I am not good at explaining

No you are just

 

[crazytaylorfanXD]

w12_12
5)
Simple concept, use your brain

19)
Use Pressure = force / area and find force ( dont forget to keep basic units of area )
Then w.d = f x d = A ( distance in meter)

27)

30)
Apply d*sin thetha = n*lamida
d = 1/n where n is no. of line/m. Metre not millimetre.
Grating's got 300lines/mm. So this means it has 300*1000 lines/m
(Coz 1m = 1000mm)
d = 1/n ie 1/300,000
U wanna see all the maximas possible, so to get max. no. of maximas on one half of the screen, u put thetha = 90
lamida is given.
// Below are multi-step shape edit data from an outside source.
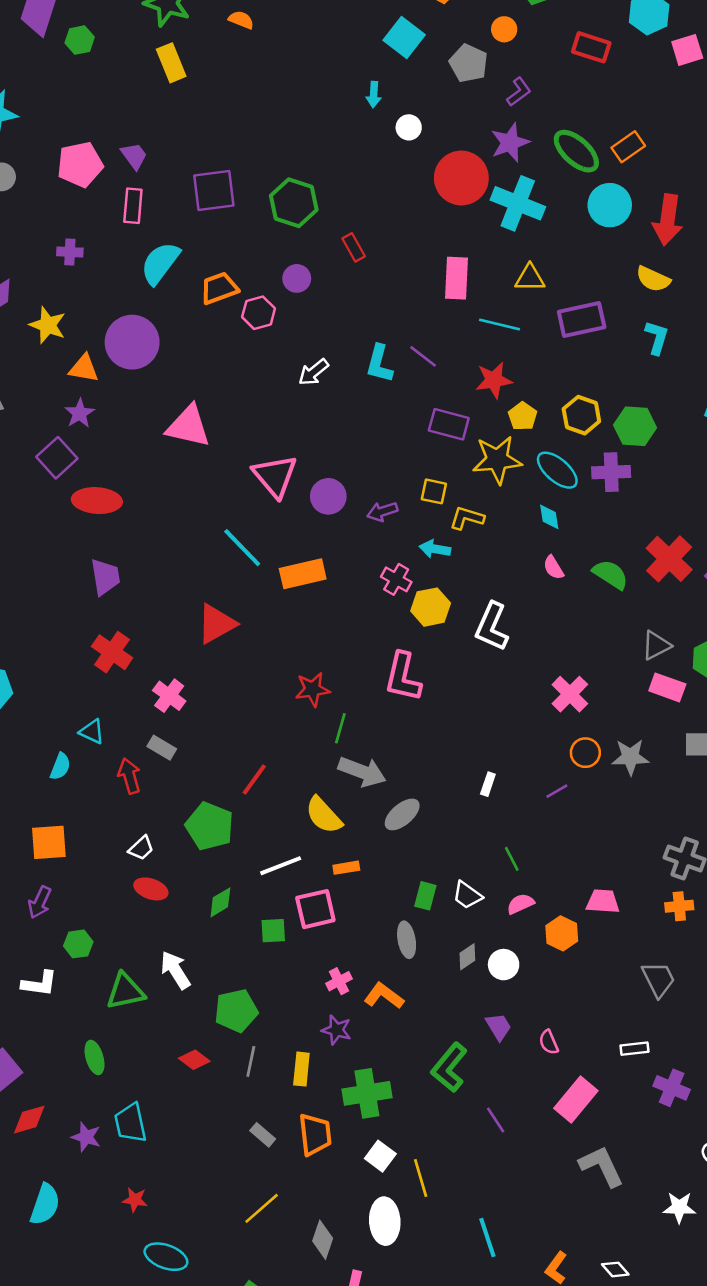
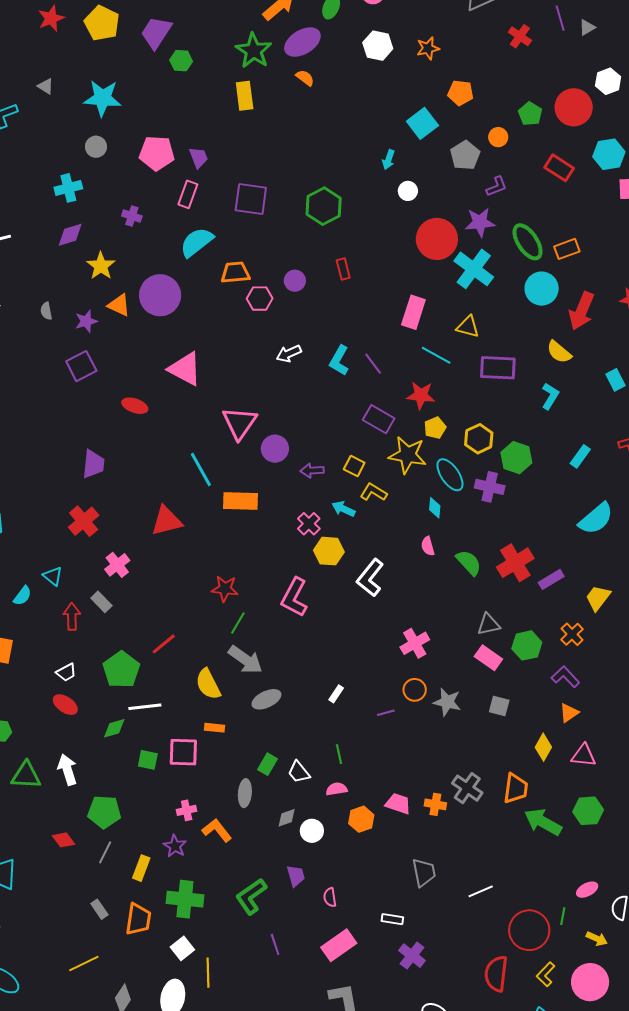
green hexagon: (294, 203) -> (324, 206), moved
purple star: (80, 413) -> (86, 321), moved
red ellipse: (97, 501) -> (135, 406), moved, size x0.7
white line: (281, 866) -> (145, 707), moved
orange cross: (679, 906) -> (435, 804), moved

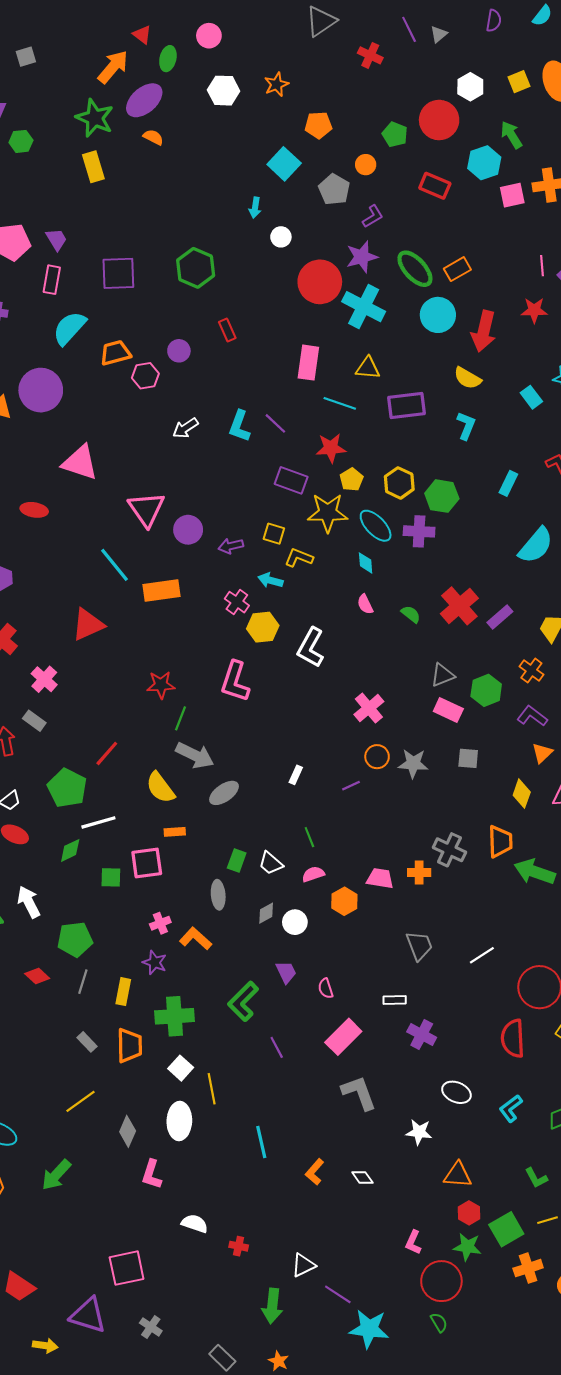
green semicircle: (469, 563) -> (411, 614), size x0.7

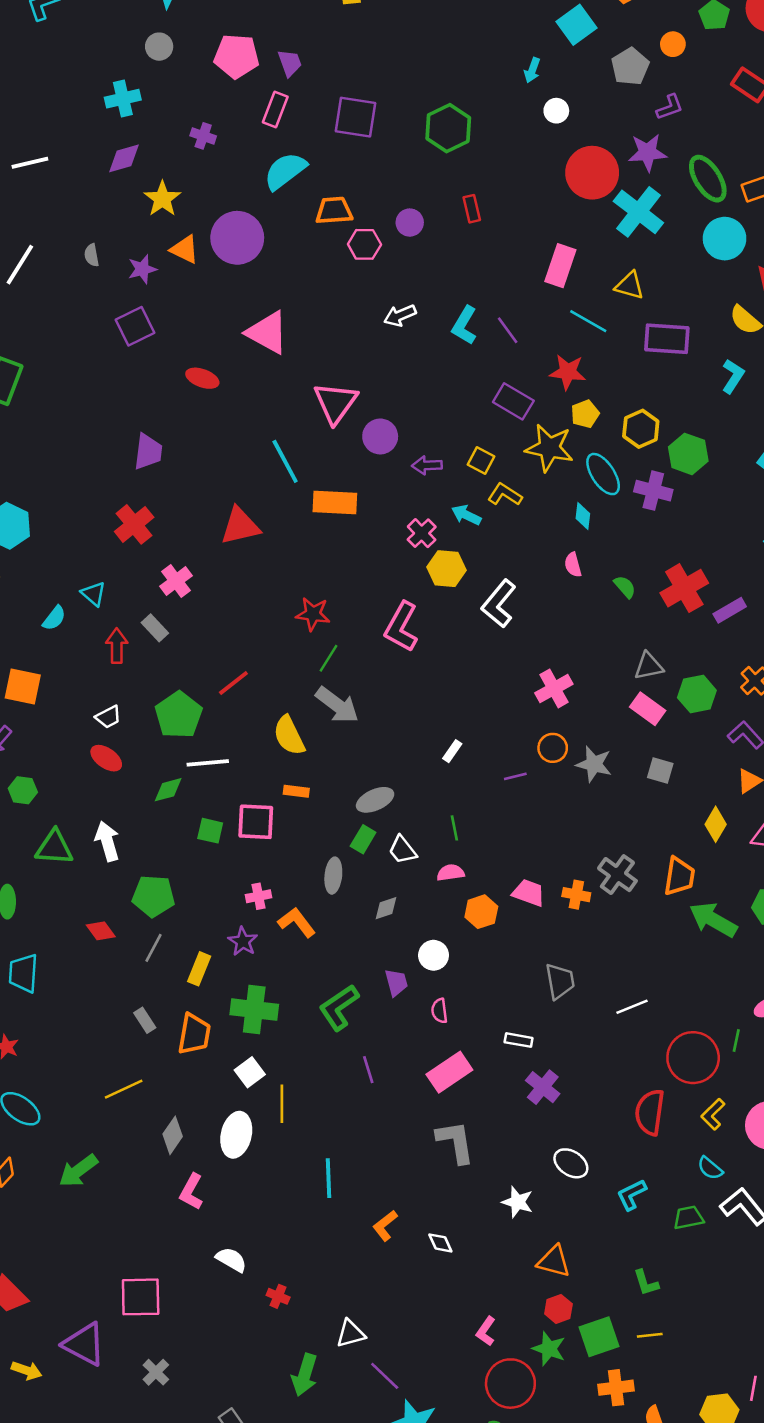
gray ellipse: (224, 793) -> (375, 800), moved
white circle: (295, 922) -> (434, 955), moved

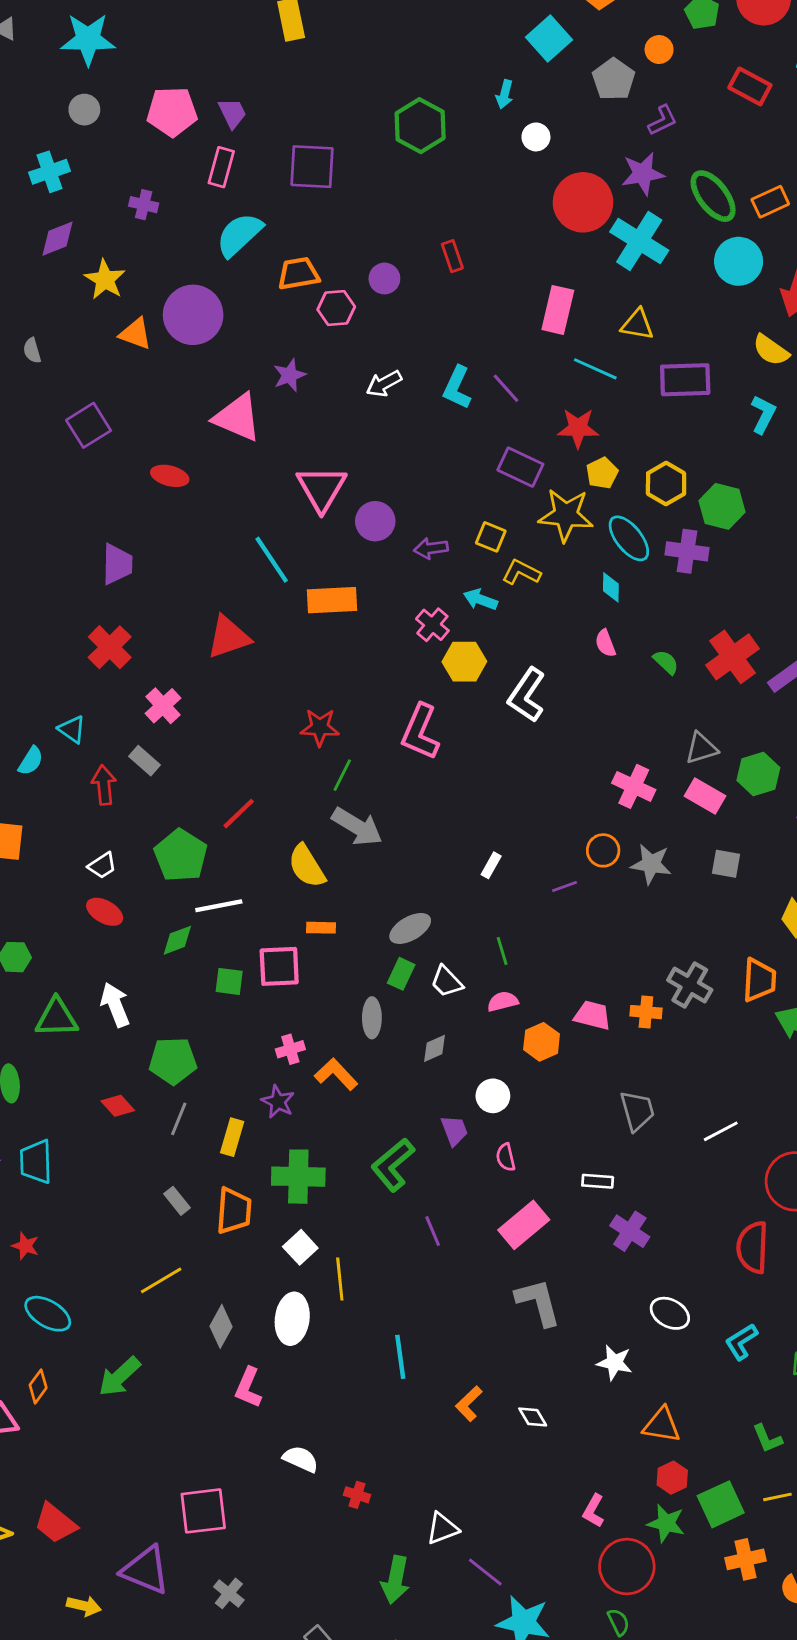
green hexagon: (448, 128) -> (420, 126), moved
purple star: (142, 269) -> (289, 375), moved
pink cross: (554, 688) -> (634, 786), moved, turned -30

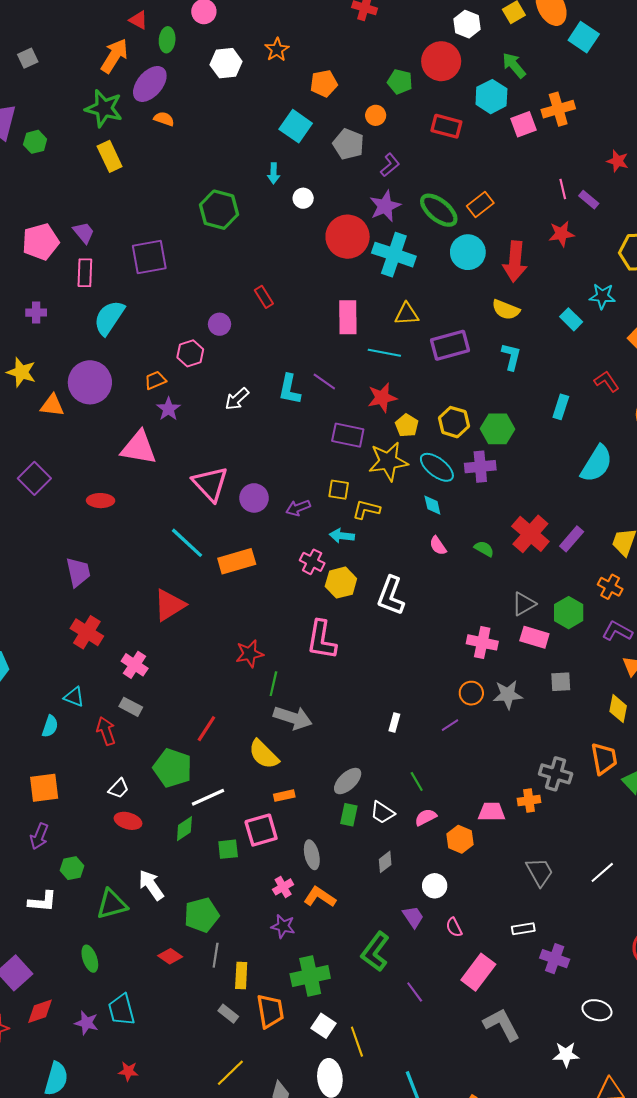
orange trapezoid: (298, 274) -> (155, 380), moved, size x0.7
gray ellipse: (372, 1018) -> (312, 855), moved
yellow rectangle: (232, 1137) -> (241, 976), moved

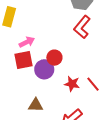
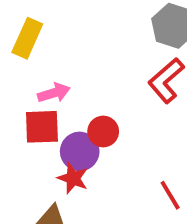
red star: (72, 84) -> (73, 178), moved

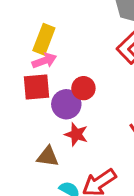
yellow rectangle: (27, 38) -> (44, 39), moved
red star: (73, 178) -> (76, 134), moved

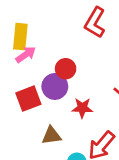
red square: (37, 87) -> (28, 99), moved
red star: (76, 134) -> (82, 108), moved

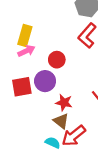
red circle: (66, 69) -> (57, 60), moved
brown triangle: (51, 135) -> (61, 121), moved, turned 35

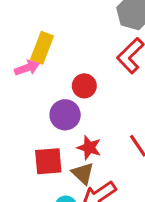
pink arrow: (26, 51) -> (27, 68), moved
red square: (22, 87) -> (48, 161), moved

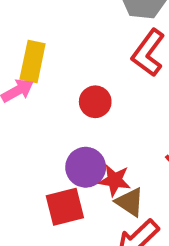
purple circle: (65, 115) -> (86, 167), moved
brown triangle: (83, 173) -> (130, 202), moved

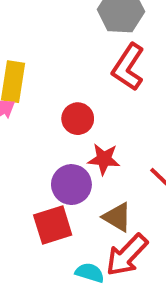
red star: (115, 180) -> (104, 159), moved

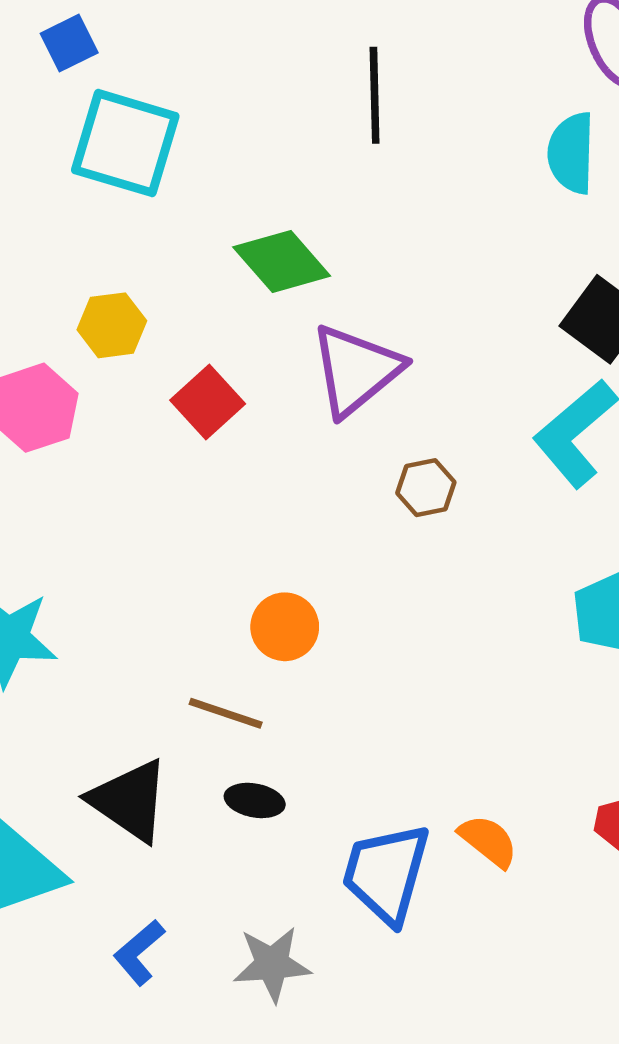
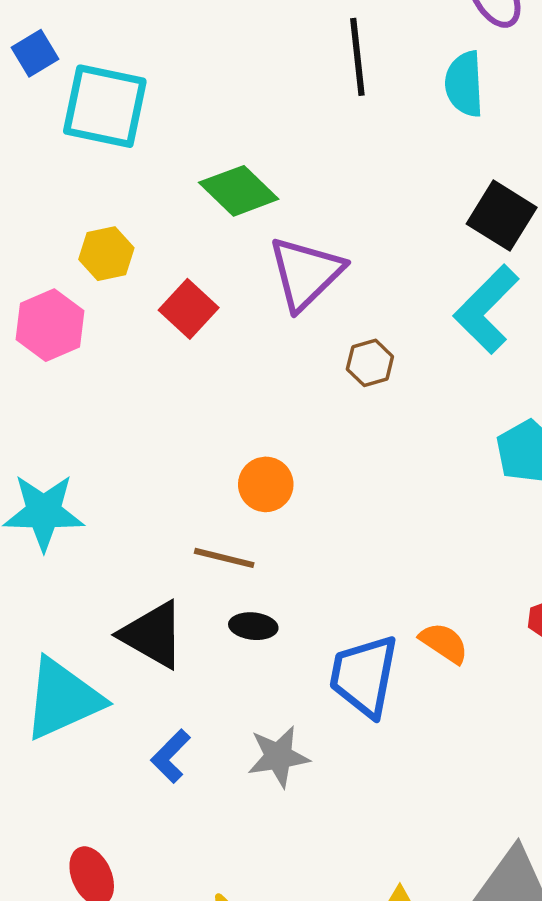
blue square: (69, 43) -> (35, 53), moved
black line: (375, 95) -> (357, 57), moved

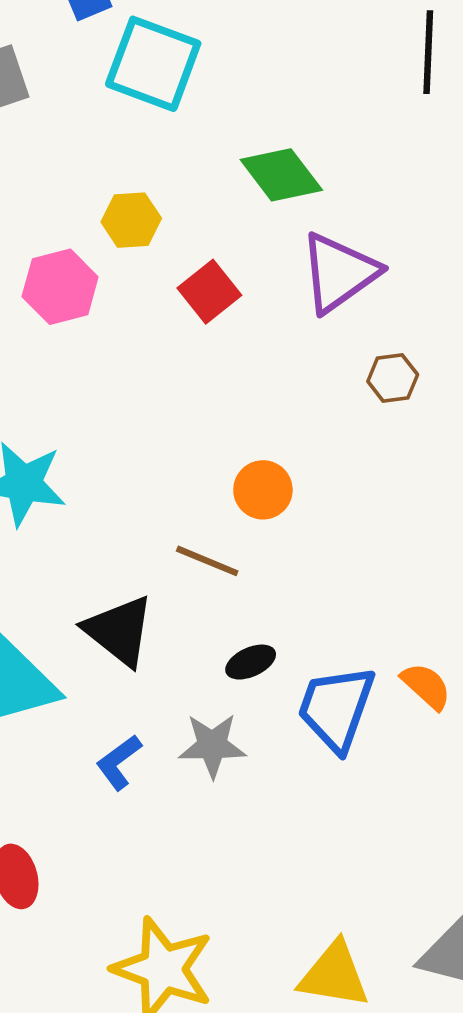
black ellipse: (253, 626) -> (251, 662), moved, turned -39
gray star: (278, 757) -> (212, 745), moved

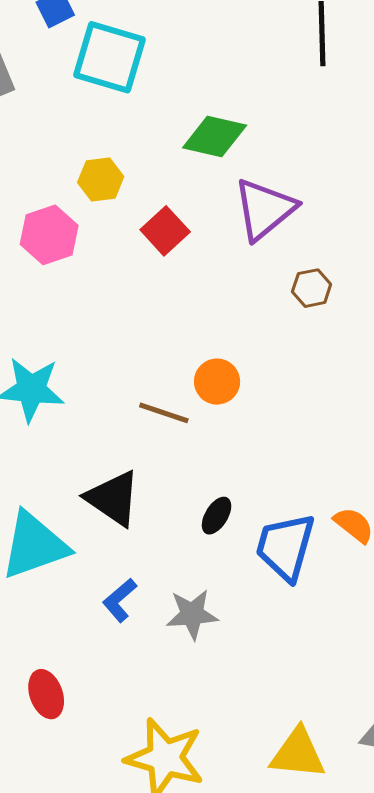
green diamond: (281, 175) -> (215, 137), turned -36
brown line: (207, 561) -> (164, 413), moved
black ellipse: (251, 662) -> (217, 516), turned -30
gray star: (212, 745) -> (192, 614), moved

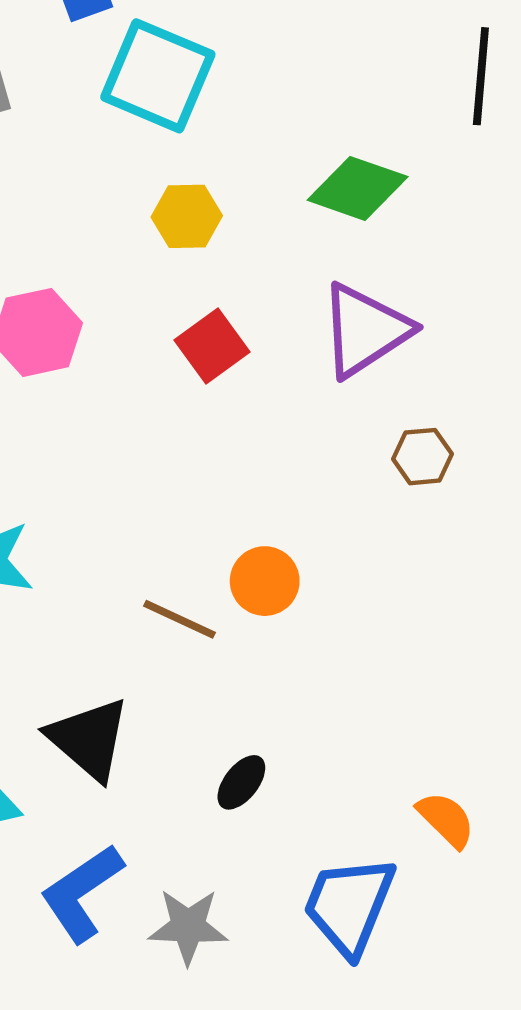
green diamond: (215, 137) -> (358, 188), moved
yellow hexagon: (101, 180) -> (187, 216), moved
blue trapezoid: (285, 547) -> (349, 905), moved
blue L-shape: (120, 600) -> (82, 893), size x1.5

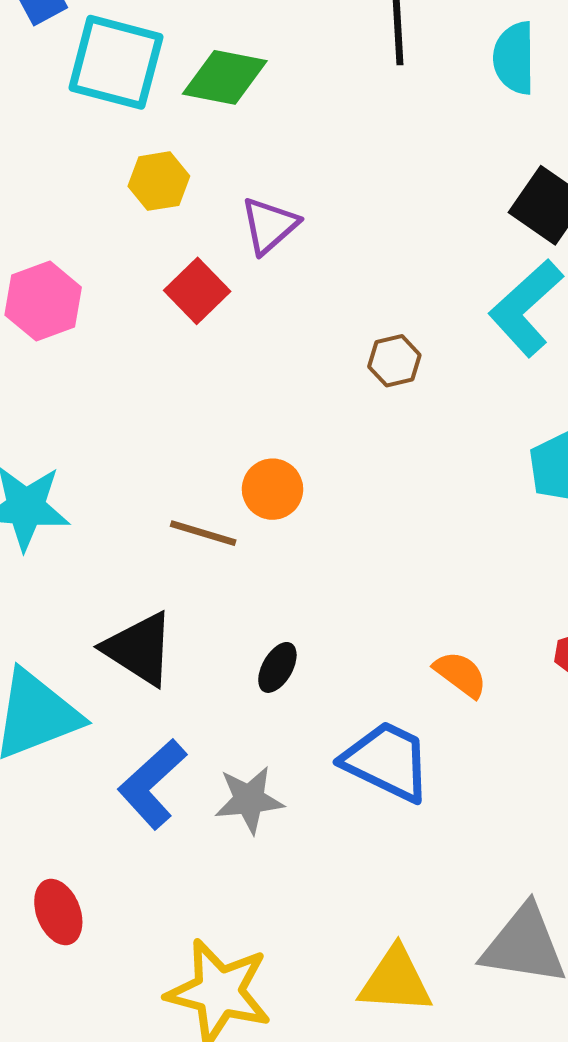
green diamond: (358, 188) -> (225, 77), moved
purple triangle: (365, 330) -> (269, 225), moved, size x0.7
blue trapezoid: (349, 905) -> (387, 761), turned 102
Convert it into m from nm.

U get n = 4
This means 4 maximas on one half of the screen.
On whole (both halves) of screen, maximas are = 4*2 = 8

BUT, u also have to consider the central maxima.
So total maximas are 8+1 = 9

36)
This is also a concept, we dont have fix values of currents, it varies, so we took a mean of power :¬

Find power at -1 and then at 2
For -1 :
P = 100W
For 2 :
P = 400W

Now as current is varying we have to take mean value of power : i.e 400 +100 = 500 / 2 = 250W

38)
remember when two resistor are in series, more voltage drop is at resistor with more value, so their a flashing light then R = 5 mega ohm when dark, then 5M is very large than 1 K of other resistor, then almost all voltage drop at 5M, hope you get this, it is a very simple concept.

Thanks A lot :****
i realized during ur explanation that these are just simple concepts that i couldnt grasp at the time i was solving the paper.
i was doing the paper at about 4 in the morning so my mind wasnt all there xD
Thanks again ur the best :3

 

[tania]

Take moments from da hinge, let F b da reaction force of da spring.
15)
F × 2 = (40 × 9.8) × 5
2F = 1960 N
F = 980 N
------------------------------------
k = 10 kN/m = 10 000 N/m
k = F/x
x = F/k
x = 980/(10 000)
x = 0.098 m now convert it to cm i.e is 98 cm.---> C

But they said extra compression. samajh nae aya

 

[Rockstar RK]

A quantity x is to be determined from the equation
x = P – Q.
P is measured as 1.27 ± 0.02 m.
Q is measured as 0.83 ± 0.01 m.
What is the percentage uncertainty in x to one significant figure?
A 0.4 % B 2 % C 3 % D 7 %

 

[ZaqZainab]

A quantity x is to be determined from the equation
x = P – Q.
P is measured as 1.27 ± 0.02 m.
Q is measured as 0.83 ± 0.01 m.
What is the percentage uncertainty in x to one significant figure?
A 0.4 % B 2 % C 3 % D 7 %

Subtract p from q and add their uncertainity!! 1.27-.83=.44
.01+.02=.03
x=.44±.03
now
0.03/.44 *100 = 7%??

 

[Thought blocker]

But they said extra compression. samajh nae aya

That is what we found